To better support these use cases, the ODC platform can leverage open standards such as MCP to minimize interoperability challenges across the diverse core applications that comprise legacy infrastructure.
Fujitsu: bridging AI and Low-Code innovation
Fujitsu offers two distinct pathways to agentic AI, allowing enterprises to choose the approach that best aligns with their technical maturity and operational needs. For use cases requiring fine-grained control, LangGraph enables the development of stateful, multi-agent systems with persistent memory and advanced orchestration — ideal for complex backend integrations and highly customized workflows.
Alternatively, the OutSystems Developer Cloud (ODC), enhanced by the Agent Workbench, provides a visual, low-code environment for rapidly building enterprise-grade AI agents. These agents support RAG, access real-time data, interact with APIs, and operate within governed workflows featuring built-in observability and human oversight.

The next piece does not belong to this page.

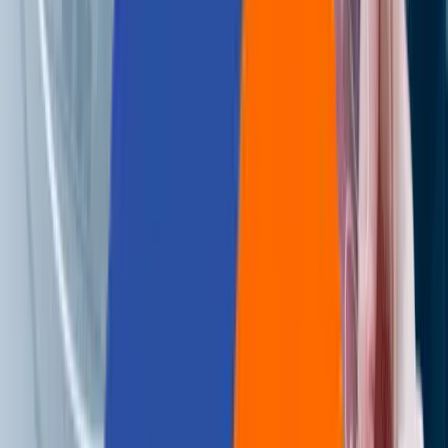
Careers
Contact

By offering either deep control with LangGraph or accelerated delivery with ODC, Fujitsu empowers organizations to adopt agentic AI at the right level of abstraction for their specific context — without forcing a one-size-fits-all approach.
With our deep expertise in AI, cloud and low-code ecosystems, Fujitsu empowers organizations to innovate and deliver AI-powered solutions at scale. Together, let’s build a smarter, faster and more impactful future.